Immuunsysteem Zo beschermt het boerenleven tegen allergieën
Talloze studies hebben de overdreven hygiëne in het dagelijks leven al in verband gebracht met nadelen voor de gezondheid, met name het verhoogde risico op auto-immuunziekten of allergieën op de voorgrond. In ruil daarvoor werden voordelen van het leven in landbouwomgevingen gevonden, die worden toegeschreven aan het toegenomen contact met microbiële levensvormen. Wetenschappers van het Universitair Ziekenhuis Genève hebben nu de onderliggende immuunmechanismen onderzocht in een recent onderzoek.
Opgroeien op de boerderij biedt een langdurige bescherming tegen allergieën, waarbij het leven in de microbiële omgeving van vee cruciaal is voor het induceren van dit beschermende effect, legt het onderzoeksteam rond Philippe Eigenmann van het Universitair Ziekenhuis in Genève uit. Welke immuunmechanismen hiervoor verantwoordelijk zijn, blijft echter onduidelijk. De onderzoekers hebben nu geprobeerd een muismodel te gebruiken om hun bevindingen te achterhalen en te publiceren in het tijdschrift "Clinical & Experimental Allergy".
Het leven op de boerderij beschermt tegen allergieën en auto-immuunziekten. (Afbeelding: Kzenon / fotolia.com)Hygiëne als oorzaak van ziekte?
Hoewel de transmissie van infectieziekten kan worden geminimaliseerd door grondige hygiëne, leidt het gebrek aan gebruik van het immuunsysteem ook tot een verhoogd risico op auto-immuunziekten en allergieën, volgens de belangrijkste boodschap van de zogenaamde hygiënehypothese.
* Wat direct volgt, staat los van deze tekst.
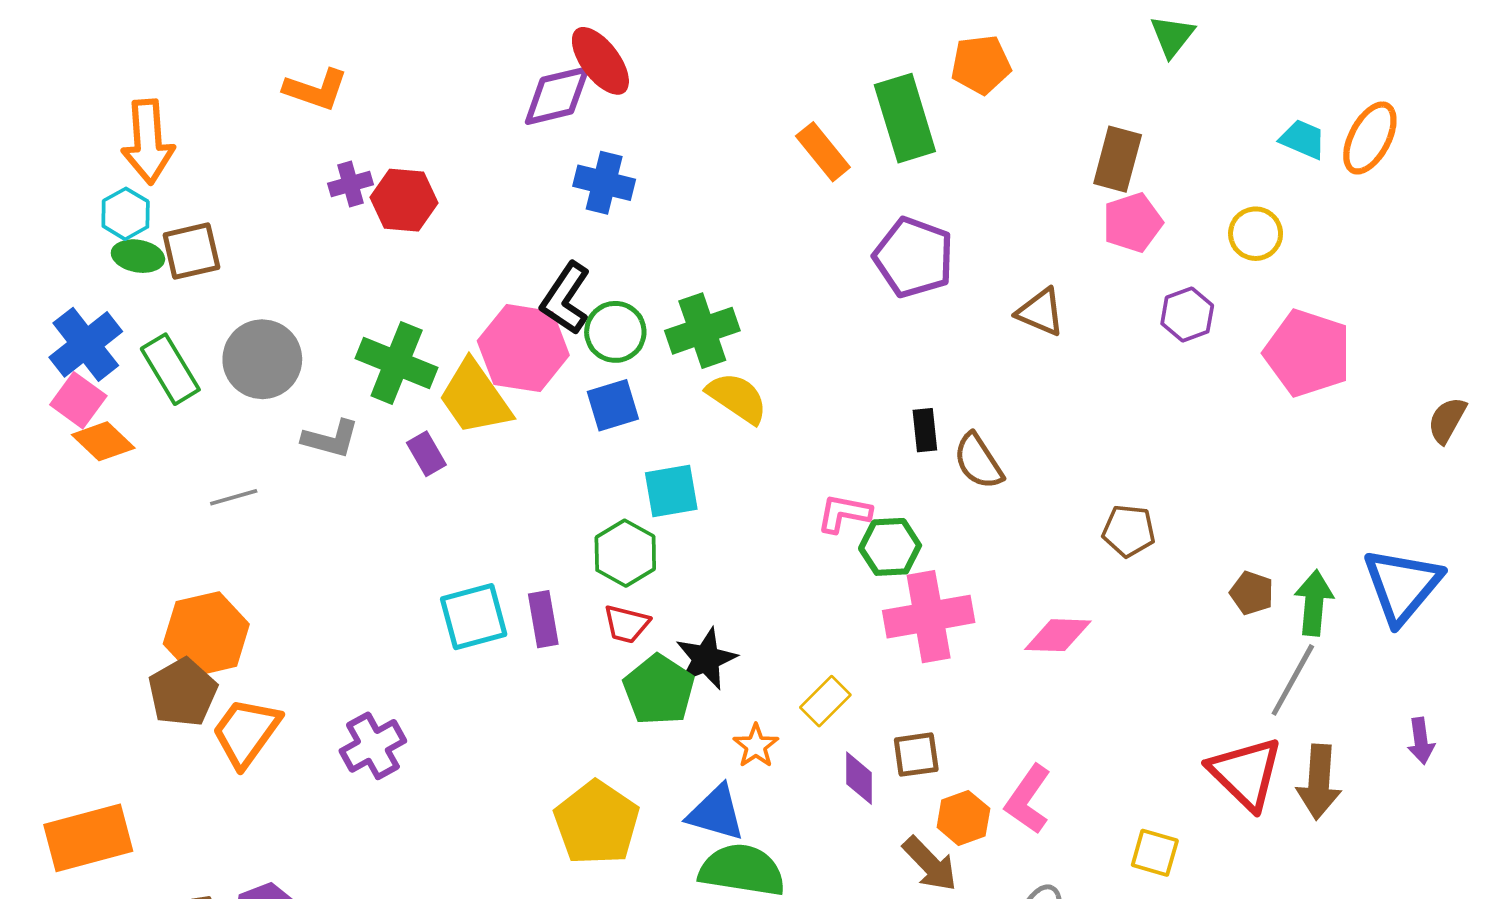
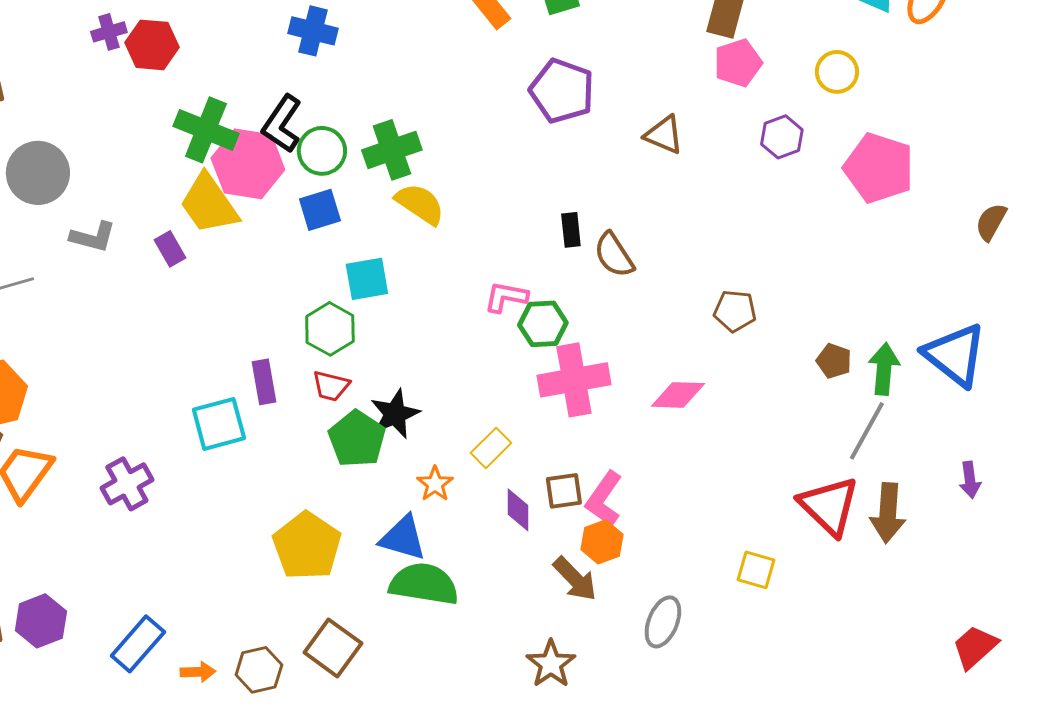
green cross: (397, 363) -> (206, 130), moved
blue triangle: (1402, 585) -> (955, 355), turned -32
cyan square: (474, 617) -> (219, 424), moved
pink L-shape: (1028, 799) -> (604, 499), moved

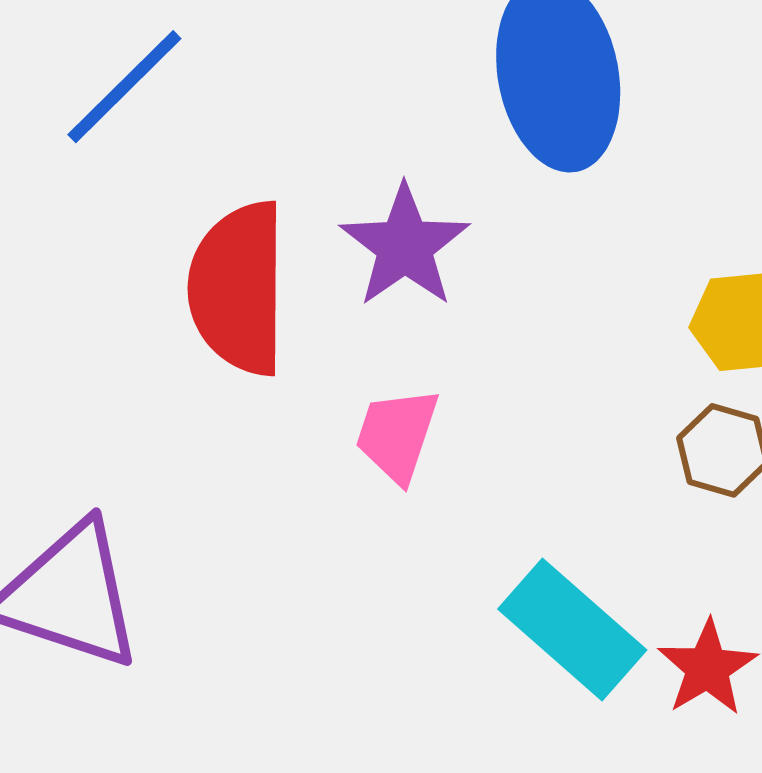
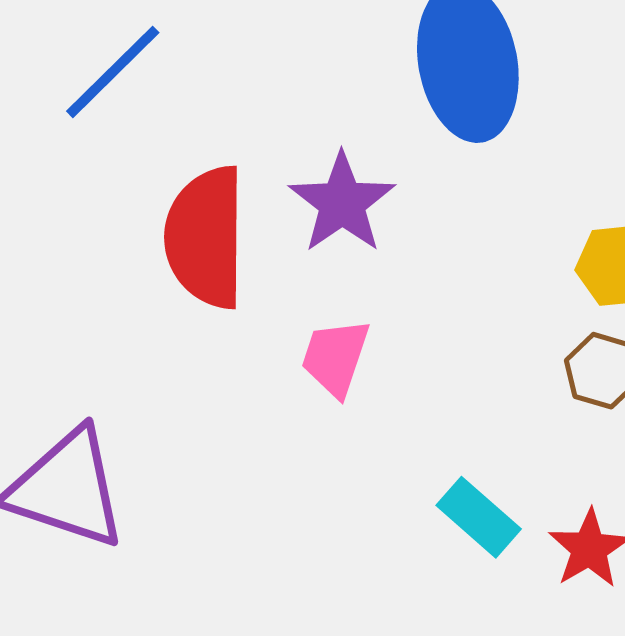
cyan rectangle: (572, 630) -> (479, 517), size x0.7

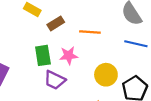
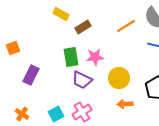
orange line: (90, 32) -> (126, 26), moved, turned -36
yellow circle: (106, 75) -> (119, 78), moved

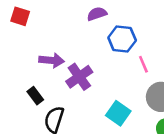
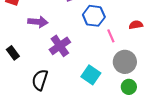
purple arrow: (52, 60) -> (38, 22), moved
black rectangle: (35, 96) -> (13, 53), moved

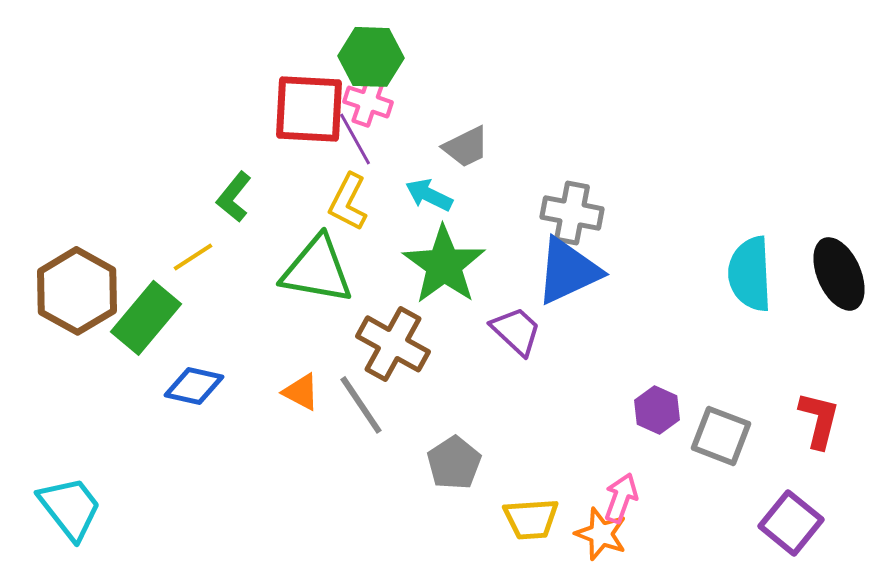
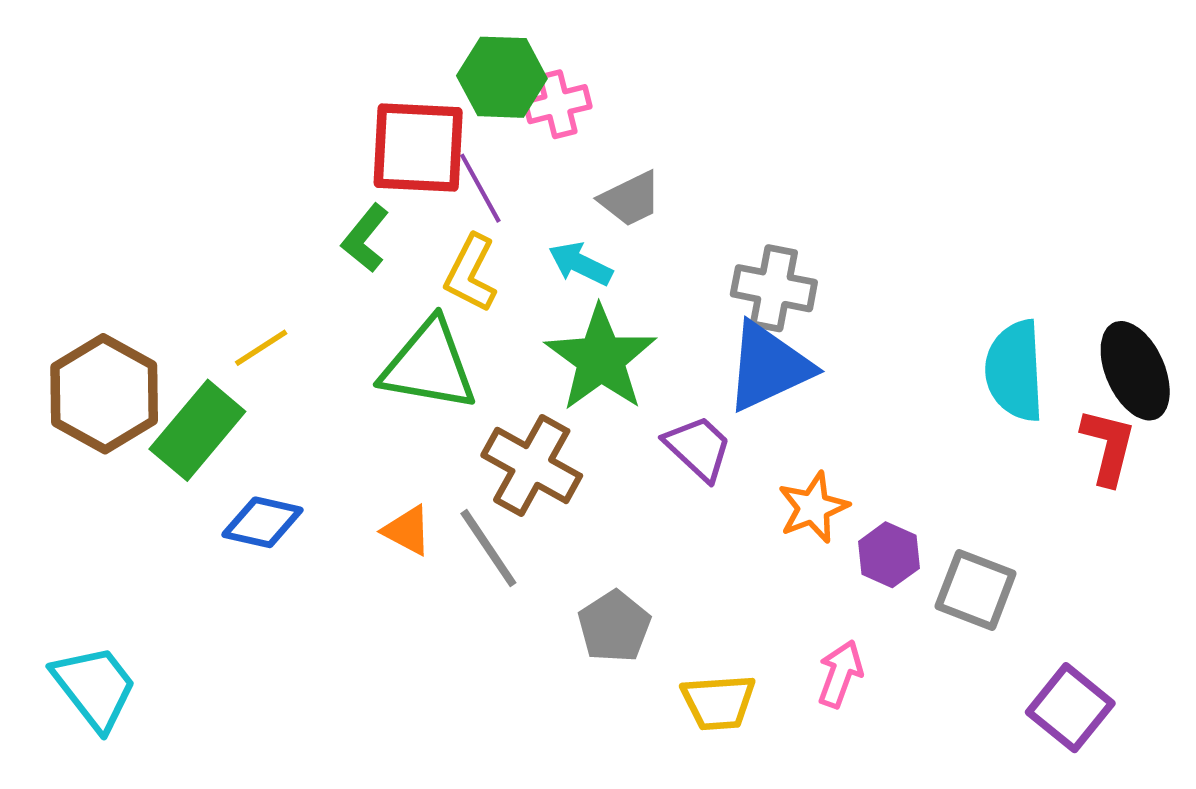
pink cross: (368, 102) -> (557, 104), moved, turned -33
green L-shape: (234, 197) -> (365, 238), moved
red L-shape: (819, 420) -> (1108, 447), moved
orange star: (601, 534) -> (813, 507), moved, turned 30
Hooikoorts, astma, atopische dermatitis en vele andere ziekten moeten daarom worden gezien in de context van overdreven hygiëne. Het leven in een agrarische omgeving heeft hier echter een beschermend effect, zoals in de huidige studie wordt bevestigd.
Muiskolonies bestuderen op de boerderij en in het laboratorium
De wetenschappers gebruikten een muismodel om de effecten van de microbiële omgeving van het landbouwleven of de immunologische veranderingen geassocieerd met de bescherming tegen allergieën te bestuderen. Dus een muizenkolonie werd gefokt op een boerderij met stal en een kolonie in het laboratorium van het Universitair Ziekenhuis in Genève. De onderzoekers stelden muizen van beide sites bloot aan een contactallergeen en observeerden de reactie. Bloedcellen en productie van cytokine cellen werden ook beoordeeld in beide populaties, rapporteren Eigenmann en collega's. Daarnaast is het darmmicrobioom op verschillende leeftijden gekarakteriseerd.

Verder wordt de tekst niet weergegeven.